The Wicks newlyweds' attorney was quoted as saying he was encouraging other transsexuals to travel to San Antonio to get married. (Same-sex couples giving public thanks to a "marriage protection" statute and a socially conservative judicial district: the first of many "marriage protection" ironies to come.)

Around the same time, in New Hampshire, another two women, Judi and Mikayla Howden, were in a similar situation: Mikayla started out as Michael, married Judi, and then arrived at the painful decision that he was rightfully a woman and underwent SRS to become Mikayla. The result? A lawful same-sex marriage, despite — and, in fact, courtesy of — New Hampshire's ban on such things.

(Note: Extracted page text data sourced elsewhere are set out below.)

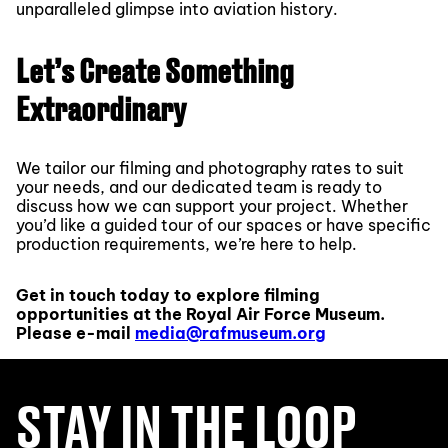
unparalleled glimpse into aviation history.
Let’s Create Something
Extraordinary
We tailor our filming and photography rates to suit
your needs, and our dedicated team is ready to
discuss how we can support your project. Whether
you’d like a guided tour of our spaces or have specific
production requirements, we’re here to help.
Get in touch today to explore filming
opportunities at the Royal Air Force Museum.
Please e-mail
media@rafmuseum.org
STAY IN THE LOOP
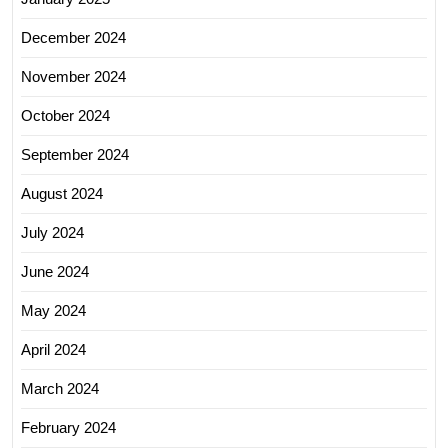
December 2024
November 2024
October 2024
September 2024
August 2024
July 2024
June 2024
May 2024
April 2024
March 2024
February 2024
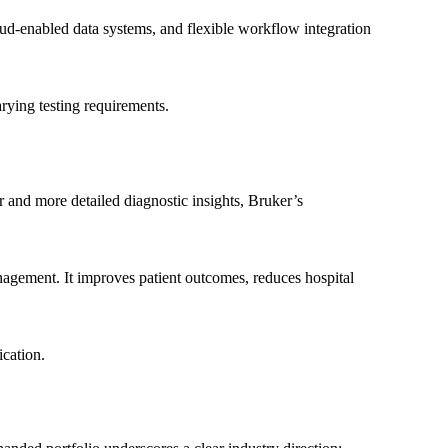
oud-enabled data systems, and flexible workflow integration
arying testing requirements.
 and more detailed diagnostic insights, Bruker’s
nagement. It improves patient outcomes, reduces hospital
ication.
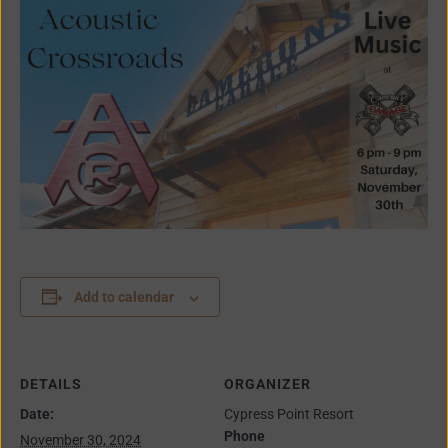
Add to calendar
DETAILS
ORGANIZER
Date:
Cypress Point Resort
Phone
November 30, 2024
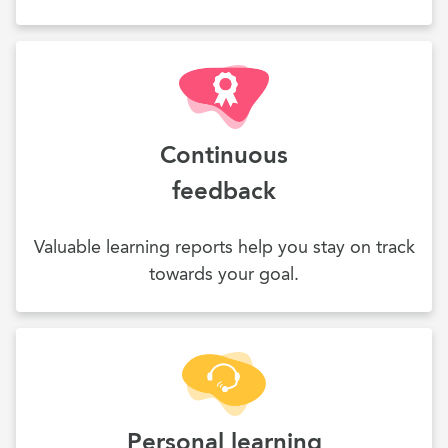
Continuous
feedback
Valuable learning reports help you stay on track
towards your goal.
Personal learning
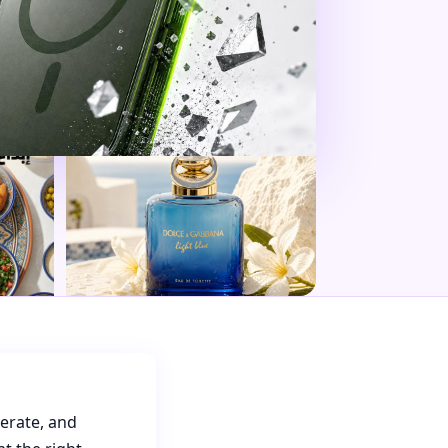
nerate, and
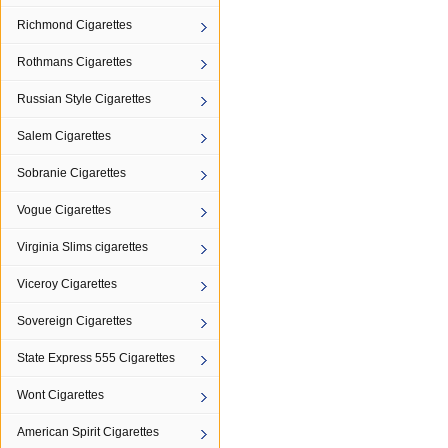
Richmond Cigarettes
Rothmans Cigarettes
Russian Style Cigarettes
Salem Cigarettes
Sobranie Cigarettes
Vogue Cigarettes
Virginia Slims cigarettes
Viceroy Cigarettes
Sovereign Cigarettes
State Express 555 Cigarettes
Wont Cigarettes
American Spirit Cigarettes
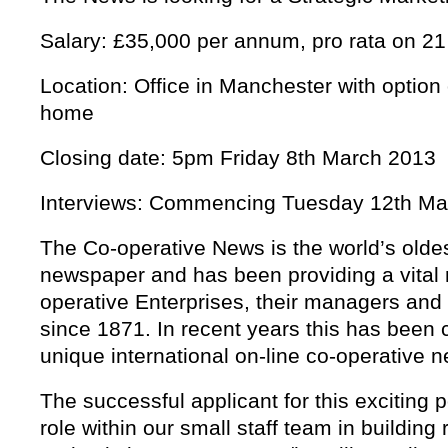
Salary: £35,000 per annum, pro rata on 2
Location: Office in Manchester with option 
home
Closing date: 5pm Friday 8th March 2013
Interviews: Commencing Tuesday 12th Ma
The Co-operative News is the world’s olde
newspaper and has been providing a vital 
operative Enterprises, their managers an
since 1871. In recent years this has bee
unique international on-line co-operative 
The successful applicant for this exciting p
role within our small staff team in building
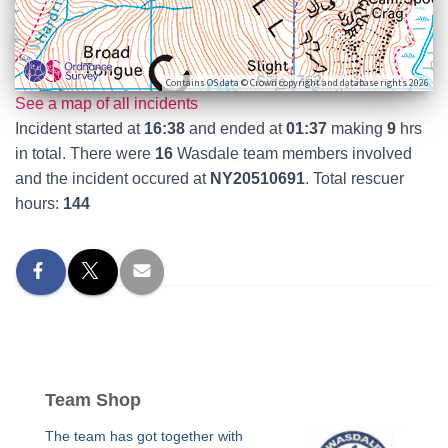
Contains OS data © Crown copyright and database rights 2026
See a map of all incidents
Incident started at
16:38
and ended at
01:37
making
9
hrs
in total. There were
16
Wasdale team members involved
and the incident occured at
NY20510691
. Total rescuer
hours:
144
Team Shop
The team has got together with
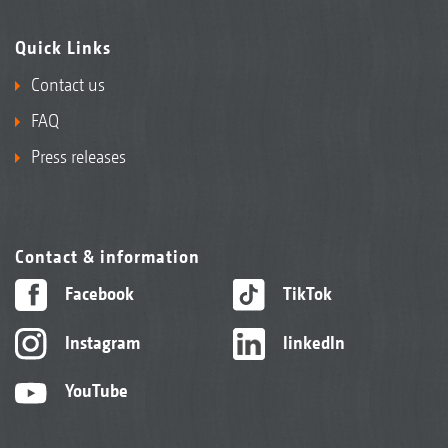
Quick Links
Contact us
FAQ
Press releases
Contact & information
Facebook
TikTok
Instagram
linkedIn
YouTube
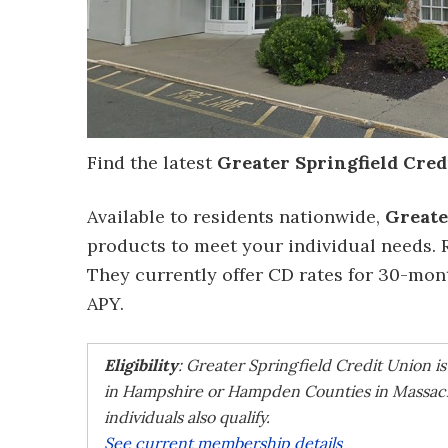
Find the latest
Greater Springfield Cred
Available to residents nationwide,
Greate
products to meet your individual needs. 
They currently offer CD rates for 30-mo
APY.
Eligibility
: Greater Springfield Credit Union i
in Hampshire or Hampden Counties in Massach
individuals also qualify.
See current membership details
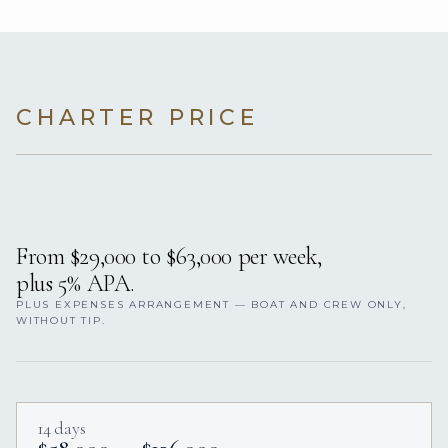
CHARTER PRICE
From $29,000 to $63,000 per week,
plus 5% APA.
PLUS EXPENSES ARRANGEMENT — BOAT AND CREW ONLY,
WITHOUT TIP.
14 days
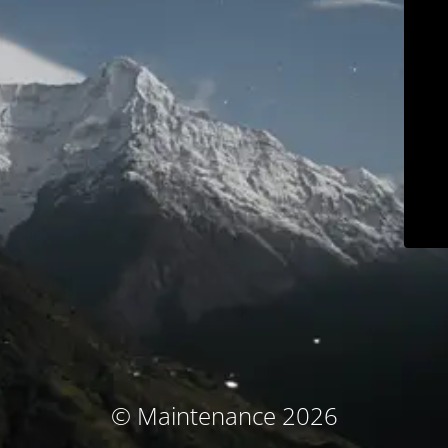
© Maintenance 2026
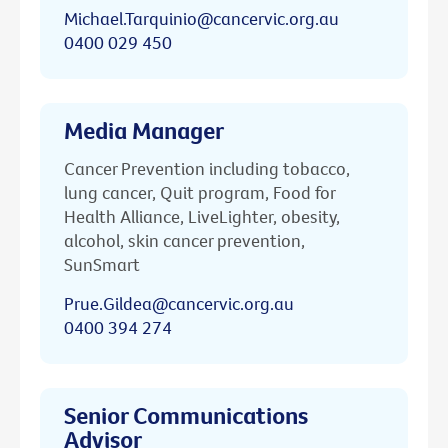
Michael.Tarquinio@cancervic.org.au
0400 029 450
Media Manager
Cancer Prevention including tobacco,
lung cancer, Quit program, Food for
Health Alliance, LiveLighter, obesity,
alcohol, skin cancer prevention,
SunSmart
Prue.Gildea@cancervic.org.au
0400 394 274
Senior Communications
Advisor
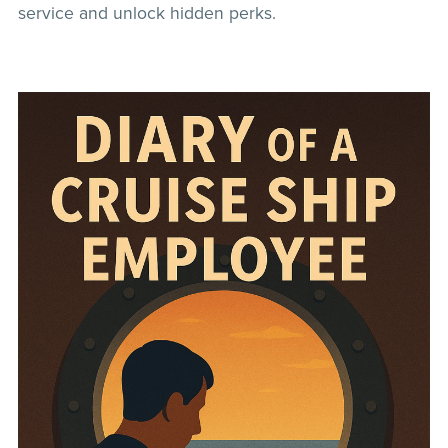
service and unlock hidden perks.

An article on the matter cannily points out:

Recognition lets existing, heterosexual marriages like the Howdens' become same-sex. Denying recognition permits new same-sex marriages - like one between Judi and Mikayla if they were to marry today - because the spouses' sexes differ only on paper, not visibly.

Oh dear, oh dear. "Marriage protection" statutes not only fail to ban same-sex marriage, but also furnish a legal blueprint for its mass-production.



So, What, Then?

To sum up, "marriage protection" statutes are already a debacle from the standpoint of their own advocates: Those laws spectacularly fail to advance their objectives — and are in fact a powerful tool for social conservatives' political and social enemies to create same sex marriages that were impossible without them. That effect can only get worse, over time. The only thing they're particularly good for is breaking up real, existing marriages of those unlucky enough to fail an inevitably arbitrary and unrealistic legal test of one's sexual identity: None of those "Which sex are you?" tests proposed, tried, or likely to emerge fixes the problem.

This honestly isn't supposed to be an advocacy piece, so: Maybe being choked by kudzu is appealing. It's (famously) hardy, is a lovely shade of green, has delicious edible roots that can be cooked and eaten like potatoes, and has quite pretty purple flowers.

On the other hand, if you, our voters and legislatures, decide you'd rather not be blanketed by kudzu, then y'all should consider ceasing to plant it. Just a thought.



Nov. 5, 2008 addendum: After a furious electoral battle, whose $40M "yes" campaign was funded mostly by out-of-state Mormon (and, to a lesser extent, Scientology) church interests, California's Proposition 8 passed by a very narrow margin. I trust that the irony of Mormons lobbying to limit marriage to "one man and one woman" will be lost on no one.